In the entries below, find each line with the word "Intra" and return it.

+===+

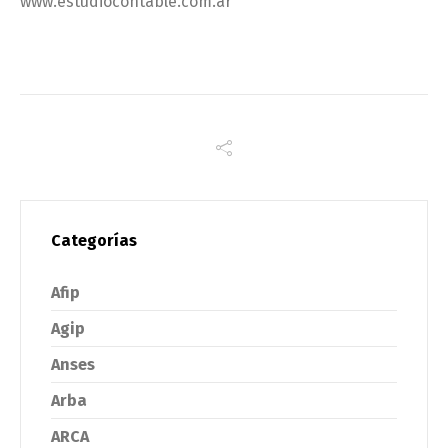
www.estudiocontable.com.ar
Categorías
Afip
Agip
Anses
Arba
ARCA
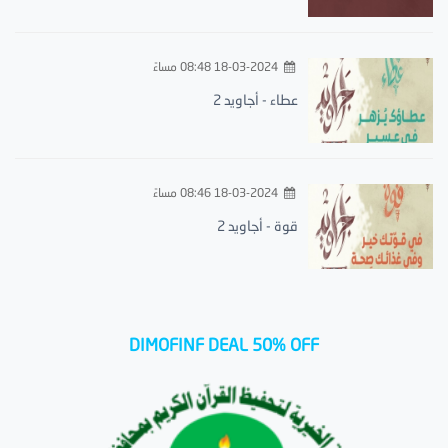
18-03-2024 08:48 مساءً
عطاء - أجاويد 2
18-03-2024 08:46 مساءً
قوة - أجاويد 2
DIMOFINF DEAL 50% OFF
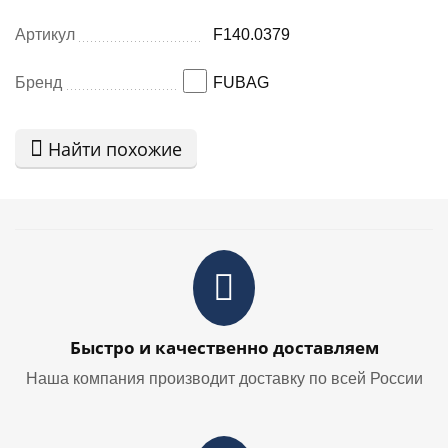
Артикул
F140.0379
Бренд
FUBAG
Найти похожие
Быстро и качественно доставляем
Наша компания производит доставку по всей России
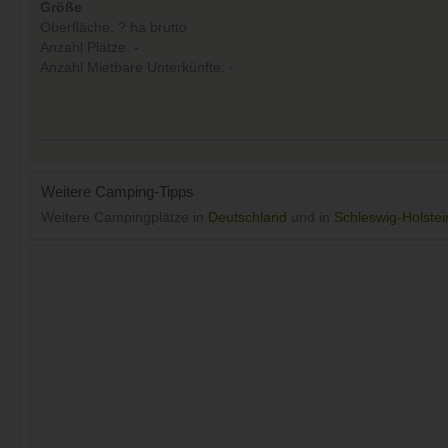
Größe
Oberfläche: ? ha brutto
Anzahl Plätze: -
Anzahl Mietbare Unterkünfte: -
Weitere Camping-Tipps
Weitere Campingplätze in
Deutschland
und in
Schleswig-Holstei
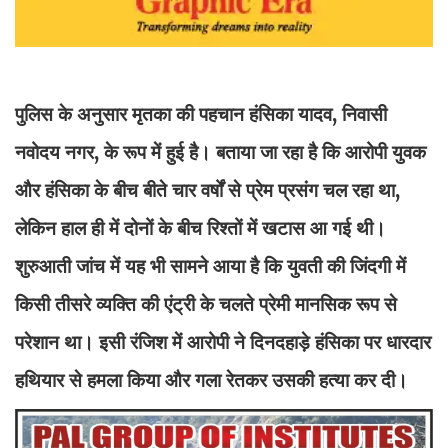
पुलिस के अनुसार मृतका की पहचान हंसिका यादव, निवासी
नवोदय नगर, के रूप में हुई है। बताया जा रहा है कि आरोपी युवक
और हंसिका के बीच बीते चार वर्षों से प्रेम प्रसंग चल रहा था,
लेकिन हाल ही में दोनों के बीच रिश्तों में खटास आ गई थी।
शुरुआती जांच में यह भी सामने आया है कि युवती की जिंदगी में
किसी तीसरे व्यक्ति की एंट्री के चलते प्रेमी मानसिक रूप से
परेशान था। इसी रंजिश में आरोपी ने दिनदहाड़े हंसिका पर धारदार
हथियार से हमला किया और गला रेतकर उसकी हत्या कर दी।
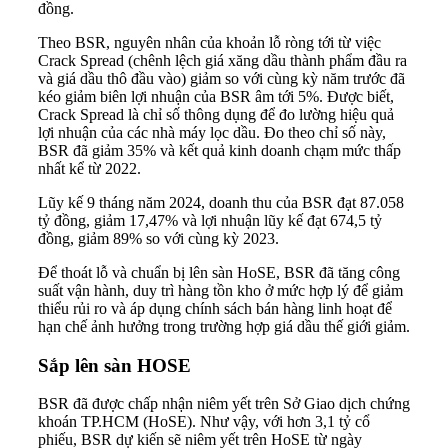
đồng.
Theo BSR, nguyên nhân của khoản lỗ ròng tới từ việc
Crack Spread (chênh lệch giá xăng dầu thành phẩm đầu ra
và giá dầu thô đầu vào) giảm so với cùng kỳ năm trước đã
kéo giảm biên lợi nhuận của BSR âm tới 5%. Được biết,
Crack Spread là chỉ số thông dụng để đo lường hiệu quả
lợi nhuận của các nhà máy lọc dầu. Đo theo chỉ số này,
BSR đã giảm 35% và kết quả kinh doanh chạm mức thấp
nhất kể từ 2022.
Lũy kế 9 tháng năm 2024, doanh thu của BSR đạt 87.058
tỷ đồng, giảm 17,47% và lợi nhuận lũy kế đạt 674,5 tỷ
đồng, giảm 89% so với cùng kỳ 2023.
Để thoát lỗ và chuẩn bị lên sàn HoSE, BSR đã tăng công
suất vận hành, duy trì hàng tồn kho ở mức hợp lý để giảm
thiểu rủi ro và áp dụng chính sách bán hàng linh hoạt để
hạn chế ảnh hưởng trong trường hợp giá dầu thế giới giảm.
Sắp lên sàn HOSE
BSR đã được chấp nhận niêm yết trên Sở Giao dịch chứng
khoán TP.HCM (HoSE). Như vậy, với hơn 3,1 tỷ cổ
phiếu, BSR dự kiến sẽ niêm yết trên HoSE từ ngày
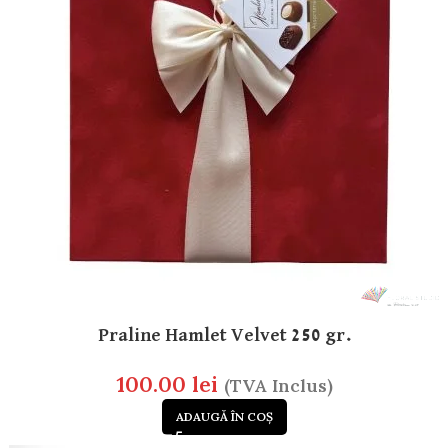
Praline Hamlet Velvet 250 gr.
100.00
lei
(TVA Inclus)
ADAUGĂ ÎN COȘ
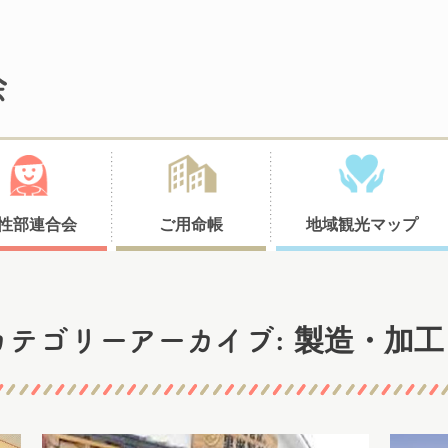
性部連合会
ご用命帳
地域観光マップ
製造・加工
カテゴリーアーカイブ:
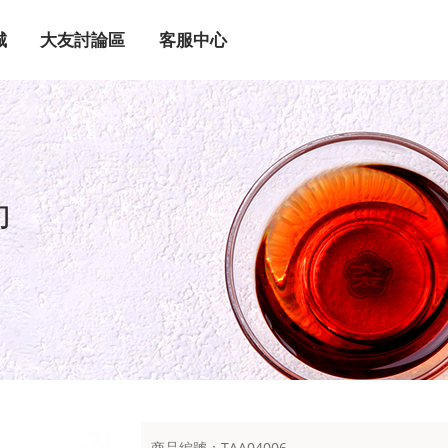
城
大友討論區
客服中心
印
商品編號：TAA04006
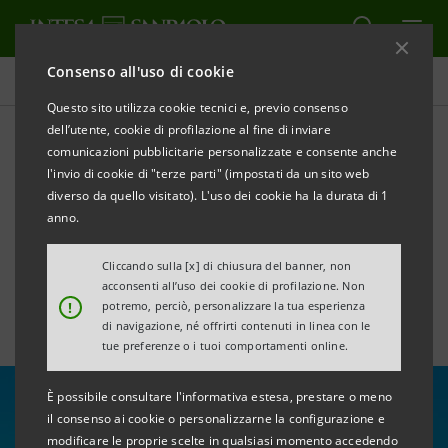
Consenso all'uso di cookie
Tutte le news
Questo sito utilizza cookie tecnici e, previo consenso
dell’utente, cookie di profilazione al fine di inviare
comunicazioni pubblicitarie personalizzate e consente anche
Al Presidente Gian Maria
l'invio di cookie di "terze parti" (impostati da un sito web
Gros-Pietro “Le Chiavi della
diverso da quello visitato). L'uso dei cookie ha la durata di 1
anno.
Città” di Tirana
Cliccando sulla [x] di chiusura del banner, non
acconsenti all’uso dei cookie di profilazione. Non
!
potremo, perciò, personalizzare la tua esperienza
di navigazione, né offrirti contenuti in linea con le
tue preferenze o i tuoi comportamenti online.
È possibile consultare l'informativa estesa, prestare o meno
il consenso ai cookie o personalizzarne la configurazione e
modificare le proprie scelte in qualsiasi momento accedendo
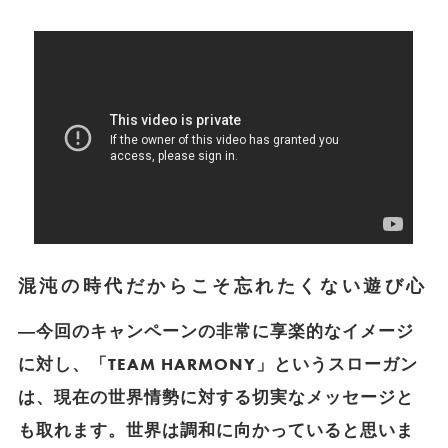
混沌の時代だからこそ忘れたくない遊び心
―今回のキャンペーンの非常に享楽的なイメージ
に対し、「TEAM HARMONY」というスローガン
は、現在の世界情勢に対する切実なメッセージと
も取れます。世界は調和に向かっていると思いま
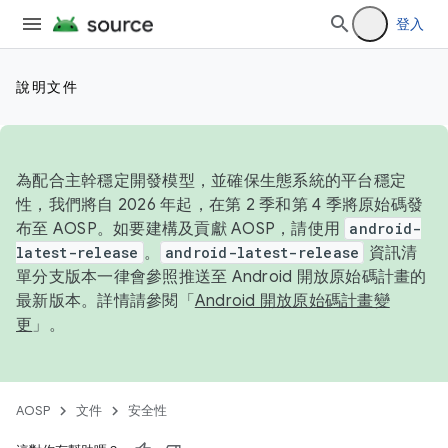
登入
說明文件
為配合主幹穩定開發模型，並確保生態系統的平台穩定
性，我們將自 2026 年起，在第 2 季和第 4 季將原始碼發
布至 AOSP。如要建構及貢獻 AOSP，請使用
android-
latest-release
。
android-latest-release
資訊清
單分支版本一律會參照推送至 Android 開放原始碼計畫的
最新版本。詳情請參閱「
Android 開放原始碼計畫變
更
」。
AOSP
文件
安全性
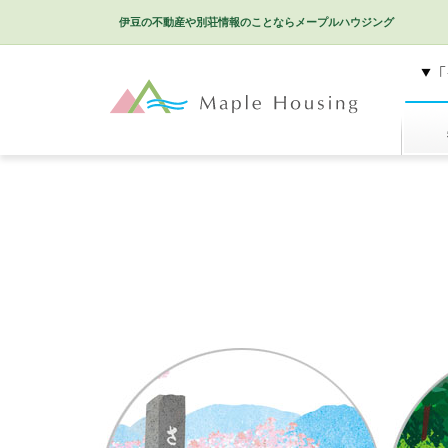
伊豆の不動産や別荘情報のことなら
メープルハウジング
特選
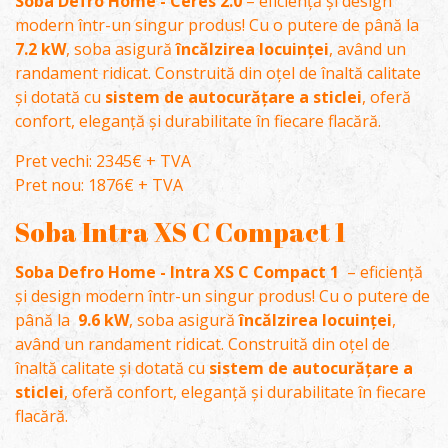
Soba Defro Home - Ceres 2.0
– eficiență și design
modern într-un singur produs! Cu o putere de până la
7.2 kW
, soba asigură
încălzirea locuinței
, având un
randament ridicat. Construită din oțel de înaltă calitate
și dotată cu
sistem de autocurățare a sticlei
, oferă
confort, eleganță și durabilitate în fiecare flacără.
Pret vechi: 2345€ + TVA
Pret nou: 1876€ + TVA
Soba Intra XS C Compact 1
Soba Defro Home - Intra XS C Compact 1
– eficiență
și design modern într-un singur produs! Cu o putere de
până la
9.6 kW
, soba asigură
încălzirea locuinței
,
având un randament ridicat. Construită din oțel de
înaltă calitate și dotată cu
sistem de autocurățare a
sticlei
, oferă confort, eleganță și durabilitate în fiecare
flacără.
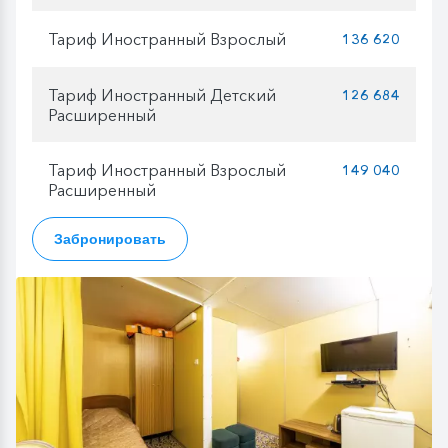
Тариф Иностранный Взрослый
136 620
Тариф Иностранный Детский
126 684
Расширенный
Тариф Иностранный Взрослый
149 040
Расширенный
Забронировать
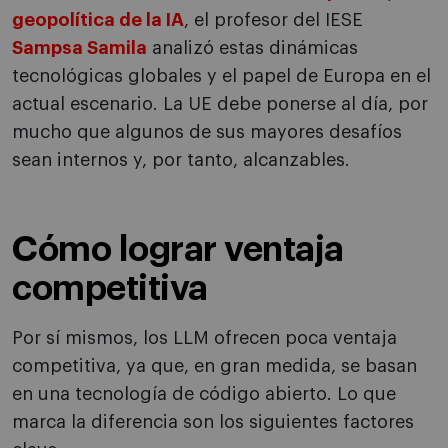
geopolítica de la IA
, el profesor del IESE
Sampsa Samila
analizó estas dinámicas
tecnológicas globales y el papel de Europa en el
actual escenario. La UE debe ponerse al día, por
mucho que algunos de sus mayores desafíos
sean internos y, por tanto, alcanzables.
Cómo lograr ventaja
competitiva
Por sí mismos, los LLM ofrecen poca ventaja
competitiva, ya que, en gran medida, se basan
en una tecnología de código abierto. Lo que
marca la diferencia son los siguientes factores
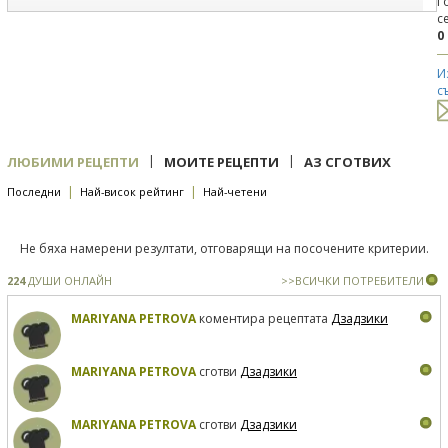
Г
с
0
И
с
|
|
ЛЮБИМИ РЕЦЕПТИ
МОИТЕ РЕЦЕПТИ
АЗ СГОТВИХ
|
|
Последни
Най-висок рейтинг
Най-четени
Не бяха намерени резултати, отговарящи на посочените критерии.
224
ДУШИ ОНЛАЙН
>>ВСИЧКИ ПОТРЕБИТЕЛИ
MARIYANA PETROVA
коментира рецептата
Дзадзики
MARIYANA PETROVA
сготви
Дзадзики
MARIYANA PETROVA
сготви
Дзадзики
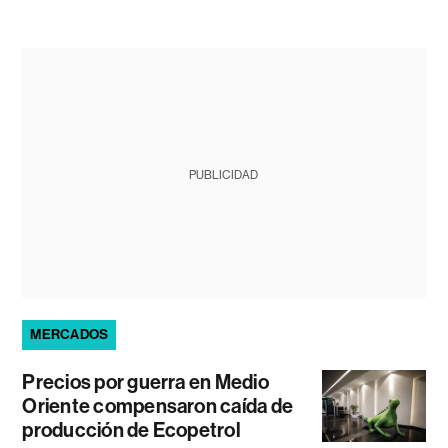
PUBLICIDAD
MERCADOS
Precios por guerra en Medio
Oriente compensaron caída de
producción de Ecopetrol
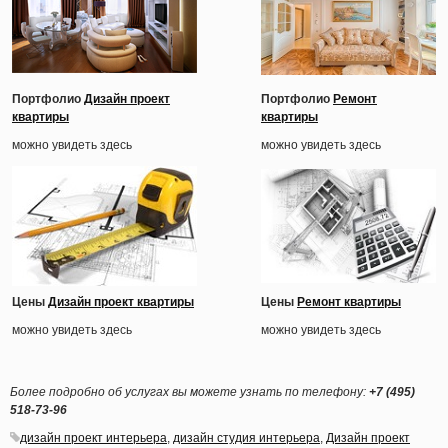
Портфолио
Дизайн проект
Портфолио
Ремонт
квартиры
квартиры
можно увидеть здесь
можно увидеть здесь
Цены
Дизайн проект квартиры
Ц
ены
Ремонт квартиры
можно увидеть здесь
можно увидеть здесь
Более подробно об услугах вы можете узнать по телефону:
+7
(495
)
518-73-96
дизайн проект интерьера
,
дизайн студия интерьера
,
Дизайн проект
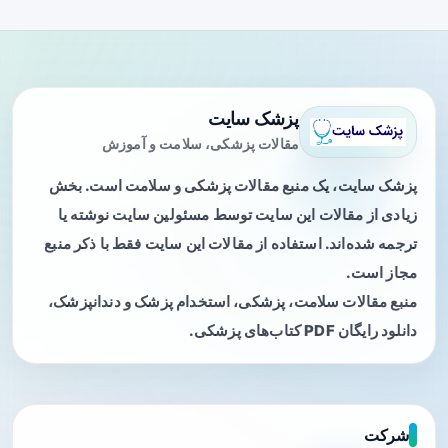
پزشک سایت
مقالات پزشکی، سلامت و آموزش
پزشک سایت، یک منبع مقالات پزشکی و سلامت است. بخش
زیادی از مقالات این سایت توسط مسئولین سایت نوشته یا
ترجمه شده‌اند. استفاده از مقالات این سایت فقط با ذکر منبع
مجاز است.
منبع مقالات سلامت، پزشکی، استخدام پزشک و دندانپزشک،
دانلود رایگان PDF کتاب‌های پزشکی.
شرکت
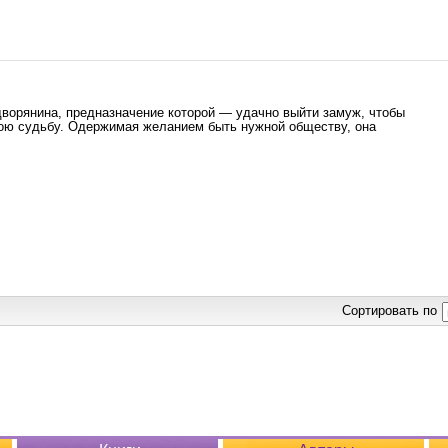
ворянина, предназначение которой — удачно выйти замуж, чтобы
вою судьбу. Одержимая желанием быть нужной обществу, она
Сортировать по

+===+

§ REPLY TO THE TASK
Soba Intra XS C Compact 1
Soba Defro Home - Intra XS C Compact 1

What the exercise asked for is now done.